• _EXERCISE PROMPT_: Write every entry out again exactly, please, and skip the pictures.

(Structured page parsing data)
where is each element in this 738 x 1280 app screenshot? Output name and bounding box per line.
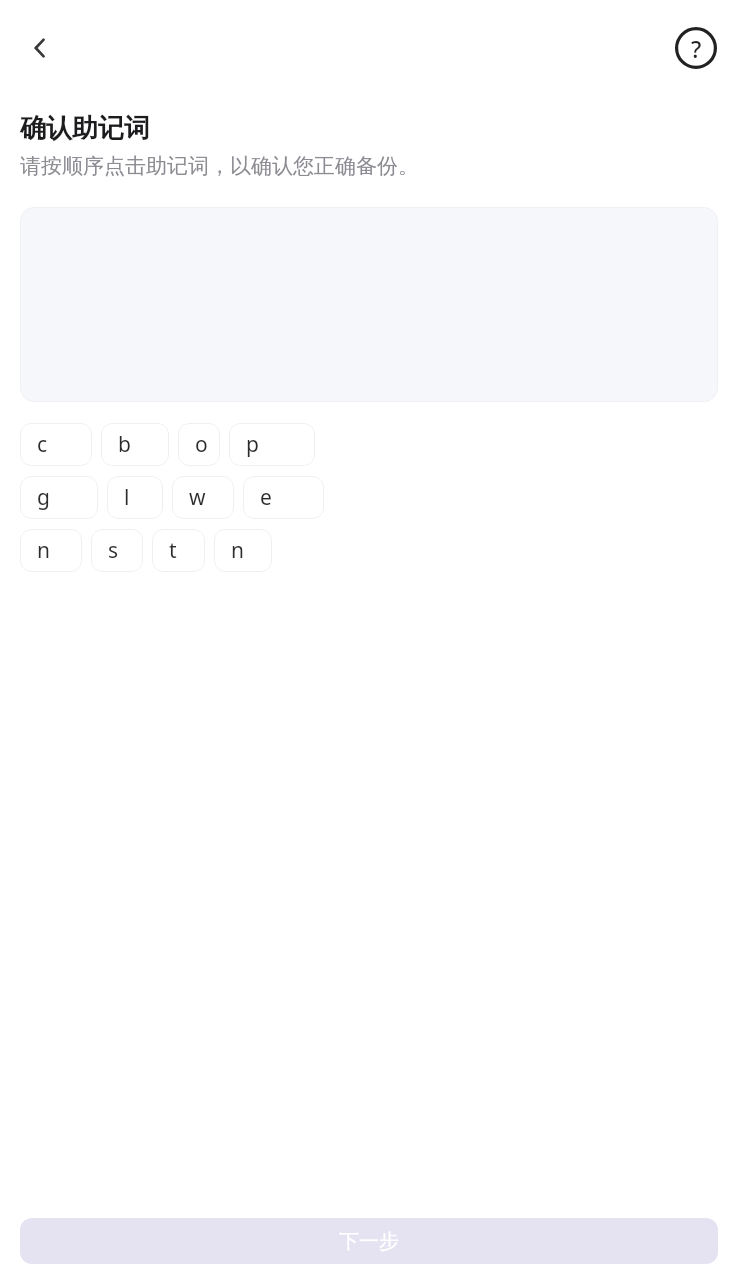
staticText: l [124, 483, 130, 512]
button[interactable]: g [20, 476, 98, 519]
staticText: w [189, 483, 206, 512]
button[interactable]: e [243, 476, 324, 519]
button[interactable]: Help [668, 20, 724, 76]
button[interactable]: l [107, 476, 163, 519]
staticText: n [37, 536, 50, 565]
staticText: t [169, 536, 177, 565]
staticText: 请按顺序点击助记词，以确认您正确备份。 [20, 153, 419, 179]
button[interactable]: s [91, 529, 143, 572]
staticText: p [246, 430, 259, 459]
button[interactable]: Back [8, 16, 72, 80]
staticText: c [37, 430, 48, 459]
staticText: n [231, 536, 244, 565]
button[interactable]: n [20, 529, 82, 572]
button[interactable]: c [20, 423, 92, 466]
button[interactable]: b [101, 423, 169, 466]
button[interactable]: p [229, 423, 315, 466]
staticText: s [108, 536, 119, 565]
staticText: e [260, 483, 272, 512]
staticText: o [195, 430, 208, 459]
staticText: ? [691, 33, 702, 64]
staticText: b [118, 430, 131, 459]
staticText: 下一步 [339, 1229, 399, 1254]
button[interactable]: o [178, 423, 220, 466]
button[interactable]: w [172, 476, 234, 519]
button[interactable]: t [152, 529, 205, 572]
staticText: 确认助记词 [20, 112, 150, 145]
button[interactable]: n [214, 529, 272, 572]
staticText: g [37, 483, 50, 512]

• _EXERCISE ANSWER_:
where is each element in this 738 x 1280 app screenshot? Output name and bounding box per line.
staticText: l [124, 483, 130, 512]
button[interactable]: g [20, 476, 98, 519]
staticText: w [189, 483, 206, 512]
button[interactable]: e [243, 476, 324, 519]
button[interactable]: Help [668, 20, 724, 76]
button[interactable]: l [107, 476, 163, 519]
staticText: n [37, 536, 50, 565]
staticText: t [169, 536, 177, 565]
staticText: 请按顺序点击助记词，以确认您正确备份。 [20, 153, 419, 179]
button[interactable]: s [91, 529, 143, 572]
staticText: p [246, 430, 259, 459]
button[interactable]: Back [8, 16, 72, 80]
staticText: c [37, 430, 48, 459]
staticText: n [231, 536, 244, 565]
button[interactable]: n [20, 529, 82, 572]
button[interactable]: c [20, 423, 92, 466]
button[interactable]: b [101, 423, 169, 466]
button[interactable]: p [229, 423, 315, 466]
staticText: s [108, 536, 119, 565]
staticText: e [260, 483, 272, 512]
staticText: o [195, 430, 208, 459]
staticText: ? [691, 33, 702, 64]
staticText: b [118, 430, 131, 459]
staticText: 下一步 [339, 1229, 399, 1254]
button[interactable]: o [178, 423, 220, 466]
button[interactable]: w [172, 476, 234, 519]
button[interactable]: t [152, 529, 205, 572]
staticText: 确认助记词 [20, 112, 150, 145]
button[interactable]: n [214, 529, 272, 572]
staticText: g [37, 483, 50, 512]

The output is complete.